Assignment: Give back the lines below exactly, but do not include any pictures.

***** Recorded information

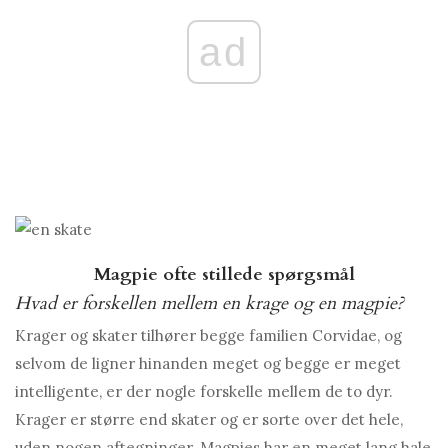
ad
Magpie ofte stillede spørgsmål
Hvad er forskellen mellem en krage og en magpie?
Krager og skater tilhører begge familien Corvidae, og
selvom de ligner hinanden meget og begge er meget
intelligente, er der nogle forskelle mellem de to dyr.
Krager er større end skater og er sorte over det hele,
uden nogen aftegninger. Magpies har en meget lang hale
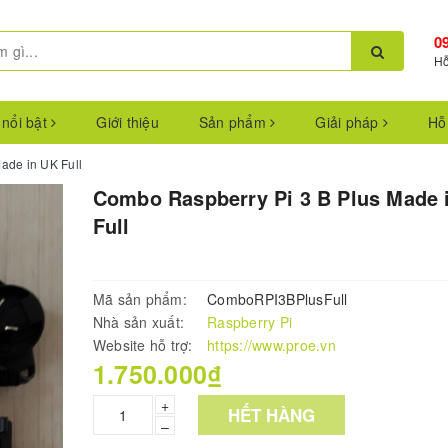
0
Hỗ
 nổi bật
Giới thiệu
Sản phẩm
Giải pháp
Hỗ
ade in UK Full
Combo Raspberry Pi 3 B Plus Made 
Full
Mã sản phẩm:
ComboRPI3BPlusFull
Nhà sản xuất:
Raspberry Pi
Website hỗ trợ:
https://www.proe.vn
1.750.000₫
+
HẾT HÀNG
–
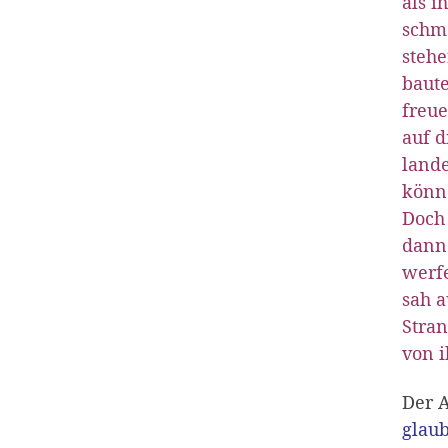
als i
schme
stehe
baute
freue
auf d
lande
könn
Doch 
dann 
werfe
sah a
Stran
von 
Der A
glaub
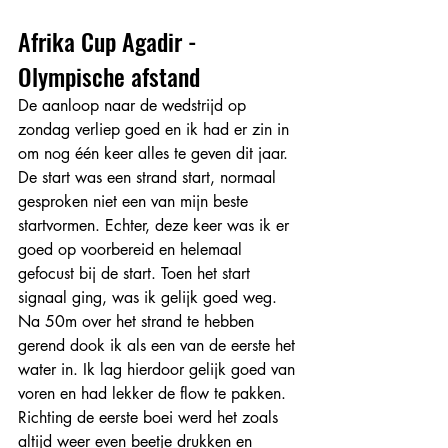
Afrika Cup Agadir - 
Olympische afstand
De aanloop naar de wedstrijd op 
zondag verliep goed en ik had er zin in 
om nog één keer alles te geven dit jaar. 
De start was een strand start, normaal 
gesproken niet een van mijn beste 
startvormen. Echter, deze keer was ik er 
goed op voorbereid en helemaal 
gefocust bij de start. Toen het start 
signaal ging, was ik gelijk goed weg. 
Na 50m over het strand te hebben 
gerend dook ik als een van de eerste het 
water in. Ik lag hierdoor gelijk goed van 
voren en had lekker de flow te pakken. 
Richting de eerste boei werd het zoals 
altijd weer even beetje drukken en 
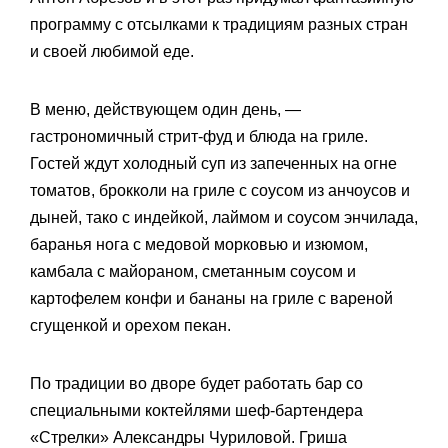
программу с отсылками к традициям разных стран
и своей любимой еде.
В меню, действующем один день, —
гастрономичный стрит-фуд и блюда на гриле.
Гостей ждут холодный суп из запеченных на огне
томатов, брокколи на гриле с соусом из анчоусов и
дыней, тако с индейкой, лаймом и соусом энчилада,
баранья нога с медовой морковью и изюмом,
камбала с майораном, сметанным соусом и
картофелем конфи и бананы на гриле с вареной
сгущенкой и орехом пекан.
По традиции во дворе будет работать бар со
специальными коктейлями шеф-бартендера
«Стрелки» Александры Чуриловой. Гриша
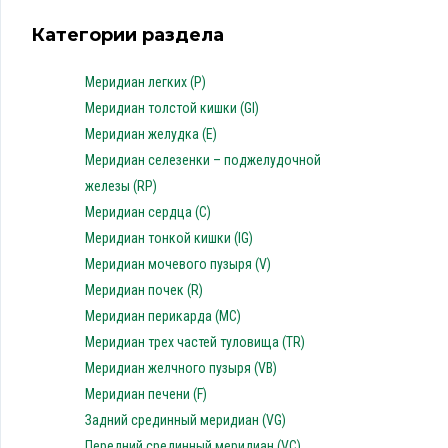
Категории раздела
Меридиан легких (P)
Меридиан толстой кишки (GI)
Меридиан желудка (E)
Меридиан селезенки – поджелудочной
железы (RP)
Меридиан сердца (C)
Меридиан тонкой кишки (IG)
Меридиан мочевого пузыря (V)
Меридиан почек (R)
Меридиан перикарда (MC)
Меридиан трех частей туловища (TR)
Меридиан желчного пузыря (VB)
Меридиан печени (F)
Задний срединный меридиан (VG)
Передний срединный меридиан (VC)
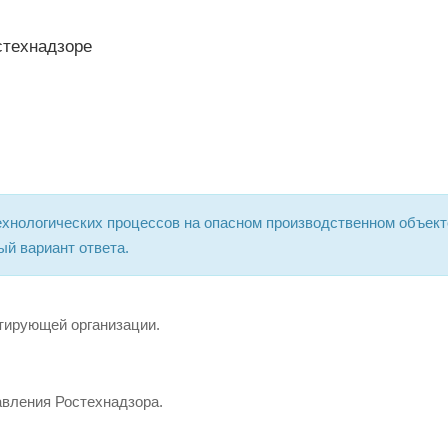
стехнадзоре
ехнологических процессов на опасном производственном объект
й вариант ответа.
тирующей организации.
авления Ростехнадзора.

**********

Solution for this exercise:
ad
Magpie ofte stillede spørgsmål
Hvad er forskellen mellem en krage og en magpie?
Krager og skater tilhører begge familien Corvidae, og
selvom de ligner hinanden meget og begge er meget
intelligente, er der nogle forskelle mellem de to dyr.
Krager er større end skater og er sorte over det hele,
uden nogen aftegninger. Magpies har en meget lang hale
0
Hỗ
 nổi bật
Giới thiệu
Sản phẩm
Giải pháp
Hỗ
ade in UK Full
Combo Raspberry Pi 3 B Plus Made 
Full
Mã sản phẩm:
ComboRPI3BPlusFull
Nhà sản xuất:
Raspberry Pi
Website hỗ trợ:
https://www.proe.vn
1.750.000₫
+
HẾT HÀNG
–
als i
schme
stehe
baute
freue
auf d
lande
könn
Doch 
dann 
werfe
sah a
Stran
von 
Der A
glaub
Afrika Cup Agadir - 
Olympische afstand
De aanloop naar de wedstrijd op 
zondag verliep goed en ik had er zin in 
om nog één keer alles te geven dit jaar. 
De start was een strand start, normaal 
gesproken niet een van mijn beste 
startvormen. Echter, deze keer was ik er 
goed op voorbereid en helemaal 
gefocust bij de start. Toen het start 
signaal ging, was ik gelijk goed weg. 
Na 50m over het strand te hebben 
gerend dook ik als een van de eerste het 
water in. Ik lag hierdoor gelijk goed van 
voren en had lekker de flow te pakken. 
Richting de eerste boei werd het zoals 
altijd weer even beetje drukken en 
программу с отсылками к традициям разных стран
и своей любимой еде.
В меню, действующем один день, —
гастрономичный стрит-фуд и блюда на гриле.
Гостей ждут холодный суп из запеченных на огне
томатов, брокколи на гриле с соусом из анчоусов и
дыней, тако с индейкой, лаймом и соусом энчилада,
баранья нога с медовой морковью и изюмом,
камбала с майораном, сметанным соусом и
картофелем конфи и бананы на гриле с вареной
сгущенкой и орехом пекан.
По традиции во дворе будет работать бар со
специальными коктейлями шеф-бартендера
«Стрелки» Александры Чуриловой. Гриша
Категории раздела
Меридиан легких (P)
Меридиан толстой кишки (GI)
Меридиан желудка (E)
Меридиан селезенки – поджелудочной
железы (RP)
Меридиан сердца (C)
Меридиан тонкой кишки (IG)
Меридиан мочевого пузыря (V)
Меридиан почек (R)
Меридиан перикарда (MC)
Меридиан трех частей туловища (TR)
Меридиан желчного пузыря (VB)
Меридиан печени (F)
Задний срединный меридиан (VG)
Передний срединный меридиан (VC)
стехнадзоре
ехнологических процессов на опасном производственном объект
й вариант ответа.
тирующей организации.
авления Ростехнадзора.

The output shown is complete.